Sa vocation actuelle compte tout autant. Devenu navire-école, il accueille des passagers qui apprennent la manœuvre, la vie à bord et le travail collectif, sous la conduite d’un équipage professionnel. Cette mission de transmission, ouverte au public, l’a sorti du statut de simple relique pour en faire un bateau bien vivant.

Sa notoriété a encore grandi avec son rôle d’escorte de la flamme olympique jusqu’à Marseille, en 2024. L’image du vieux gréement remontant vers les côtes françaises avec la flamme à son bord a marqué les esprits et rappelé que ce navire n’appartient pas seulement au passé.

Voir le Belem ou embarquer à son bord

Bonne nouvelle pour les curieux : le Belem n’est pas un bateau de musée figé à quai. Il navigue et fait escale dans différents ports français au fil de la saison. Trois manières de le rencontrer se présentent selon l’envie et le temps qu’on y consacre.

Lors des escales

Le navire s’arrête dans plusieurs ports au cours de l’année et se laisse admirer depuis les quais. Repérer ses escales à l’avance reste la façon la plus simple de l’apercevoir.

En visite à bord

Lors de certaines escales, des visites permettent de découvrir le pont, le gréement et les aménagements. Les dates et conditions varient d’un port à l’autre.

En embarquant

Il est possible d’embarquer comme passager pour une étape entre deux ports, en participant à la vie du bord. Aucune expérience n’est exigée, seulement l’envie de mettre la main à la pâte.

Qu’est-ce que le Belem ?

Le Belem est un trois-mâts barque, un grand voilier à coque longue gréé de trois mâts, lancé en 1896 à Nantes. Il est souvent décrit comme le dernier grand trois-mâts barque français de sa génération encore en navigation.

Quel âge a le Belem ?

Il a été lancé en 1896, ce qui en fait un navire plus que centenaire. Sa longévité, rare pour un voilier de cette taille, explique en grande partie son statut de témoin de la marine à voile et son classement comme monument historique.
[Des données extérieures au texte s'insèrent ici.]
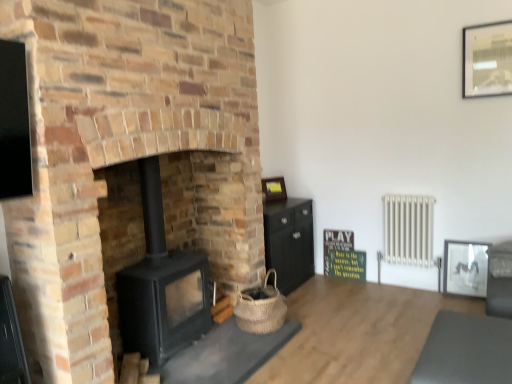 Question: Is green matte signboard at center bigger than black matte wood burning stove at center-left?

Choices:
 (A) yes
 (B) no

Answer: (B)

Question: Is black matte wood burning stove at center-left located within green matte signboard at center?

Choices:
 (A) yes
 (B) no

Answer: (B)

Question: Is green matte signboard at center oriented towards black matte wood burning stove at center-left?

Choices:
 (A) yes
 (B) no

Answer: (A)

Question: Does green matte signboard at center appear on the right side of black matte wood burning stove at center-left?

Choices:
 (A) no
 (B) yes

Answer: (B)

Question: Is the depth of green matte signboard at center greater than that of black matte wood burning stove at center-left?

Choices:
 (A) no
 (B) yes

Answer: (B)

Question: Based on their sizes in the image, would you say green matte signboard at center is bigger or smaller than matte black picture frame at right, the second picture frame when ordered from back to front?

Choices:
 (A) big
 (B) small

Answer: (B)

Question: Is point (330, 233) positioned closer to the camera than point (477, 259)?

Choices:
 (A) farther
 (B) closer

Answer: (A)

Question: From the image's perspective, is green matte signboard at center above or below matte black picture frame at right, the second picture frame positioned from the right?

Choices:
 (A) below
 (B) above

Answer: (A)

Question: Relative to matte black picture frame at right, placed as the second picture frame when sorted from front to back, is green matte signboard at center in front or behind?

Choices:
 (A) behind
 (B) front

Answer: (A)

Question: Is white metallic radiator at right in front of or behind matte gold picture frame at center, which is counted as the first picture frame, starting from the left, in the image?

Choices:
 (A) front
 (B) behind

Answer: (A)

Question: Do you think white metallic radiator at right is within matte gold picture frame at center, which appears as the third picture frame when viewed from the right, or outside of it?

Choices:
 (A) outside
 (B) inside

Answer: (A)

Question: Considering the positions of white metallic radiator at right and matte gold picture frame at center, the third picture frame from the front, in the image, is white metallic radiator at right wider or thinner than matte gold picture frame at center, the third picture frame from the front,?

Choices:
 (A) thin
 (B) wide

Answer: (B)

Question: In terms of size, does white metallic radiator at right appear bigger or smaller than matte gold picture frame at center, the third picture frame from the front?

Choices:
 (A) small
 (B) big

Answer: (B)

Question: Considering the positions of point (286, 196) and point (496, 56), is point (286, 196) closer or farther from the camera than point (496, 56)?

Choices:
 (A) farther
 (B) closer

Answer: (A)

Question: In terms of width, does matte gold picture frame at center, marked as the first picture frame in a back-to-front arrangement, look wider or thinner when compared to metallic silver picture frame at upper right, which ranks as the first picture frame in top-to-bottom order?

Choices:
 (A) thin
 (B) wide

Answer: (B) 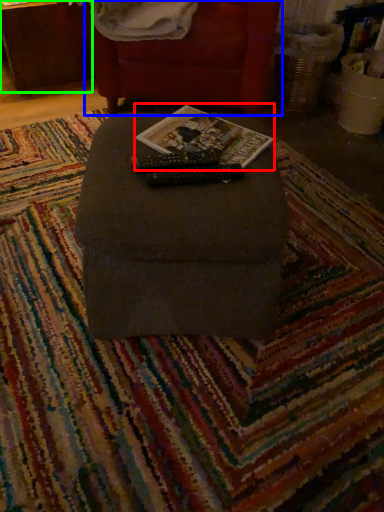 Question: Which is farther away from magazine (highlighted by a red box)? furniture (highlighted by a blue box) or table (highlighted by a green box)?

Choices:
 (A) furniture
 (B) table

Answer: (B) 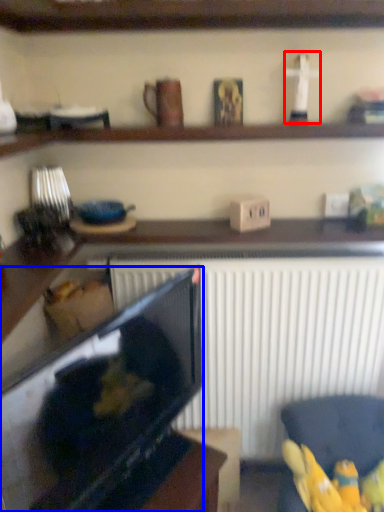 Question: Which of the following is the farthest to the observer, toy (highlighted by a red box) or appliance (highlighted by a blue box)?

Choices:
 (A) toy
 (B) appliance

Answer: (A)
Pourquoi le Belem est-il célèbre ?

Pour son ancienneté et son état de conservation, qui en font un monument historique navigant, et pour sa vocation de navire-école ouverte au public. Sa notoriété a encore grandi en 2024, lorsqu’il a escorté la flamme olympique jusqu’à Marseille.

Peut-on naviguer ou monter à bord du Belem ?

Oui. Le navire fait escale dans des ports français et propose, selon les lieux, des visites à bord. Il est aussi possible d’embarquer comme passager pour une navigation entre deux ports, en participant à la vie du bord, sans expérience préalable exigée.

Le Belem est-il classé monument historique ?

Oui. Son ancienneté et son état de conservation en font un témoin rare de la marine à voile, ce qui lui a valu ce classement. Fait rare, il continue de naviguer : c’est un monument historique qui prend la mer, et non une pièce de musée immobile.

Le Belem a ce don rare de relier les époques : un siècle de mers traversées, de propriétaires et de missions, sans jamais quitter l’eau pour de bon. Le voir passer dans un port, ou mieux, hisser une voile à son bord, c’est toucher du doigt une histoire qui continue de s’écrire au vent.